{ :::::::::::::::::::::::::: Anto Lloveras: Foucault, M. (1972) ‘The Discourse on Language’, in The Archaeology of Knowledge and the Discourse on Language. Translated by R. Swyer. New York: Pantheon Books, pp. 215–237.

Wednesday, June 10, 2026

Foucault, M. (1972) ‘The Discourse on Language’, in The Archaeology of Knowledge and the Discourse on Language. Translated by R. Swyer. New York: Pantheon Books, pp. 215–237.

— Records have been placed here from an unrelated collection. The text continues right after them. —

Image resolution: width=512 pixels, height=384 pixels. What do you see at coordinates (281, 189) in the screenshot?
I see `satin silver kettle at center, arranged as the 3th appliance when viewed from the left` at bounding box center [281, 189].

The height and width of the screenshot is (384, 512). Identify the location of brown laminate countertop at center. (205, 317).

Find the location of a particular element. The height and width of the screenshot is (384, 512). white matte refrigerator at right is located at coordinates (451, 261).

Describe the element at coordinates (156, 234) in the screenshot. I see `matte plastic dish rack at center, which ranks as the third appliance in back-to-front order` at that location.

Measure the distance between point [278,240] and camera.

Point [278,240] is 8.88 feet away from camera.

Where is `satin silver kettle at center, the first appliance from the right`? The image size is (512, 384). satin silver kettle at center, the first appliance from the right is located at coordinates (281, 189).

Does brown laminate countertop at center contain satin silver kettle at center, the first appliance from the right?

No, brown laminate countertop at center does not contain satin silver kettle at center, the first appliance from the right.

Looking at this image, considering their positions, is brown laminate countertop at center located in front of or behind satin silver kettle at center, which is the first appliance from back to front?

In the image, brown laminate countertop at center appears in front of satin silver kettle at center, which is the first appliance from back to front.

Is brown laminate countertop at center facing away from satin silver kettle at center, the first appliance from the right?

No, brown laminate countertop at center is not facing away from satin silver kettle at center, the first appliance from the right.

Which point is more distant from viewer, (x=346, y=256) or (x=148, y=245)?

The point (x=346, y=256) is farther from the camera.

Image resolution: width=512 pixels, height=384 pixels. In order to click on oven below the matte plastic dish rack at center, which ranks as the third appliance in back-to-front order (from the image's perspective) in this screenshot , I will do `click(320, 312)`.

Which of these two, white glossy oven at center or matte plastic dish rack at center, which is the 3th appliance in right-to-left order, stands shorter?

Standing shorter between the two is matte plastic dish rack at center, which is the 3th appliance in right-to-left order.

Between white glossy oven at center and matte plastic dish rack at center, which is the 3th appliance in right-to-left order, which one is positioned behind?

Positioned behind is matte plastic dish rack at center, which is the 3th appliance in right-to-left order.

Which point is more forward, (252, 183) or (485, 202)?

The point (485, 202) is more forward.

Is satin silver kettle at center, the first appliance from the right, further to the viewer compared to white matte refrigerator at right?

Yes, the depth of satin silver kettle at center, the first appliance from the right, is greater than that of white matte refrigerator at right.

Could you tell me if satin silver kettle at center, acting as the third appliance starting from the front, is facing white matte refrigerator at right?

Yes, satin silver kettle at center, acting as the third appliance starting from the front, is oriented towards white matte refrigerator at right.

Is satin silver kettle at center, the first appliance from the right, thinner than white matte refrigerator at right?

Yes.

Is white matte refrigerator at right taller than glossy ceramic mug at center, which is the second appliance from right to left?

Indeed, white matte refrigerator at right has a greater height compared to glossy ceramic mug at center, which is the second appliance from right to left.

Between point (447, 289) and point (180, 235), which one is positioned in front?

The Discourse on Language is an inaugural lecture about the danger of beginnings. Foucault begins by staging the desire not to begin, not to enter discourse as a responsible origin, but to be carried by language already in motion. Institutions answer this anxiety by ritualising beginnings: they frame speech, authorise it, seat it, honour it and disarm it. The lecture therefore treats discourse not as transparent communication but as a dangerous material practice that societies must control. Speech proliferates, and this proliferation must be selected, organised, redistributed and limited. The text’s conceptual strength is its anatomy of exclusion. Discourse is controlled through prohibition, division, rejection, truth procedures, commentary, authorship, disciplines and rituals of qualification. Not everyone may speak, not everything may be said, and not every statement counts as serious. The institution does not simply silence speech from outside; it produces the conditions under which certain speech becomes authorised, repeatable and true. The opposition between reason and madness is exemplary because it shows that speech may be nullified before it is answered. A statement can be excluded not by refutation but by disqualification of the speaker. The question then becomes architectural: what kinds of doors, corridors, stages and filters must a discourse cross before it becomes audible? Foucault’s discourse is never only linguistic. It is spatial, institutional, ceremonial and juridical. It is made of desks, chairs, degrees, examination procedures, publication formats, editorial gates, lecture halls, archives and habits of citation.